Das Besondere an dem Gebäude in der Palisadenstraße sei, dass es in einem Wohngebiet liegt. „Hier können Ateliers nur entstehen, wenn sie einen kulturellen und sozialen Aspekt haben und nicht das gewerbliche im Vordergrund steht.“ Daher werde aktuell daran gearbeitet, gemeinsam mit dem Bezirksamt für Kultur eine Kooperation mit einer modernen Bibliothek aufzubauen. „Dies könnte dem Gesamtprojekt, einschließlich den Start Up´s einen sehr innovativen Charakter geben und die Genehmigungsfähigkeit verbessern.“ Anfang August wird Atelierbeauftragter Schmidt gemeinsam mit AbBA seinen Masterplan für 2000 neue Ateliers vorstellen. Eine zentrale Forderung: die Einrichtung eines Bau-Zuschussprogramms für selbstverwaltete Atelierhäuser. „Berlin wächst und neben allen positiven Effekten gibt es gelegentlich Konflikte und Verdrängung“, sagt Kulturstaatssekretär Renner.
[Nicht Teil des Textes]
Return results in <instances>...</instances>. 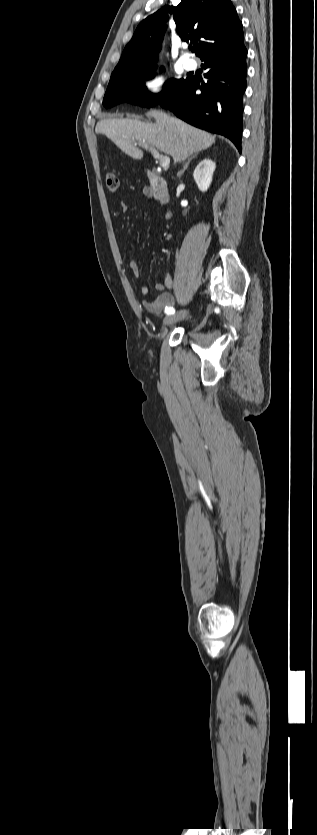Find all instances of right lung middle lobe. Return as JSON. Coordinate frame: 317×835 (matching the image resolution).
<instances>
[{
  "label": "right lung middle lobe",
  "instance_id": "obj_1",
  "mask_svg": "<svg viewBox=\"0 0 317 835\" xmlns=\"http://www.w3.org/2000/svg\"><path fill=\"white\" fill-rule=\"evenodd\" d=\"M155 69L156 67L148 70H114L104 96L103 105L110 108L119 103L128 102L143 107H152L157 105L164 97L186 85L191 79L190 77L170 79L165 82L164 90L161 93L152 94L147 91L144 79L154 77L153 71Z\"/></svg>",
  "mask_w": 317,
  "mask_h": 835
}]
</instances>
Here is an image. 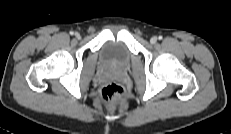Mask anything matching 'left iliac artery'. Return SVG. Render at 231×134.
Listing matches in <instances>:
<instances>
[{
	"instance_id": "1",
	"label": "left iliac artery",
	"mask_w": 231,
	"mask_h": 134,
	"mask_svg": "<svg viewBox=\"0 0 231 134\" xmlns=\"http://www.w3.org/2000/svg\"><path fill=\"white\" fill-rule=\"evenodd\" d=\"M159 39L161 40V39H162V36H159Z\"/></svg>"
}]
</instances>
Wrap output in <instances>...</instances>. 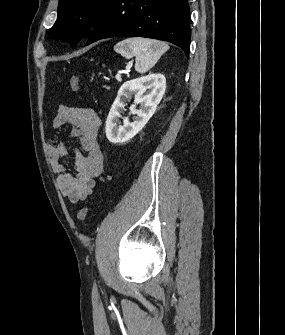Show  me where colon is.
<instances>
[{"instance_id": "colon-1", "label": "colon", "mask_w": 285, "mask_h": 335, "mask_svg": "<svg viewBox=\"0 0 285 335\" xmlns=\"http://www.w3.org/2000/svg\"><path fill=\"white\" fill-rule=\"evenodd\" d=\"M70 86L71 89L75 92H78L80 90V82L76 75H72L70 78ZM89 213L88 207L81 208L77 213V218L80 222H85L87 216Z\"/></svg>"}]
</instances>
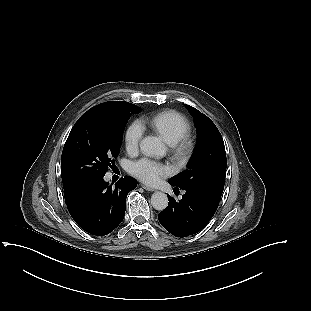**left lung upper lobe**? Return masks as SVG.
<instances>
[{
  "label": "left lung upper lobe",
  "instance_id": "obj_1",
  "mask_svg": "<svg viewBox=\"0 0 311 311\" xmlns=\"http://www.w3.org/2000/svg\"><path fill=\"white\" fill-rule=\"evenodd\" d=\"M186 107L194 117L199 140L188 168L168 182L219 202L227 166L223 138L211 119L189 105Z\"/></svg>",
  "mask_w": 311,
  "mask_h": 311
}]
</instances>
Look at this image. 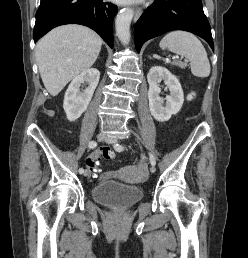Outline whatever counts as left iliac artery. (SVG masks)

Die Palisadenstraße 89 sei leider kein Einzelfall, die Situation aber doch eine besondere: Freie Künstler und Kreative stehen in einem Wettbewerb um Flächen. Die Stadt Berlin setze sich für den Verbleib der Künstler am Standort ein. Man führe Gespräche mit ihnen und dem neuen Eigentümer und versuche, einen Kompromiss zu finden, der auch „eine Lösung der Finanzierungsfrage impliziert“. Bei privaten Liegenschaften sei man immer auf die Kooperationsbereitschaft und den Willen der Eigentümer angewiesen, Räume für Künstler zu erhalten. „Denn Berlin verdankt Image und Ausstrahlung wesentlich den Künstlerinnen und Künstlern der Stadt. Als Pioniere haben sie auf Freiflächen Stadtentwicklung gelebt und Berlin als internationales Zentrum der Kunstproduktion geprägt.“ Was in der Palisadenstraße geschieht, bleibt abzuwarten.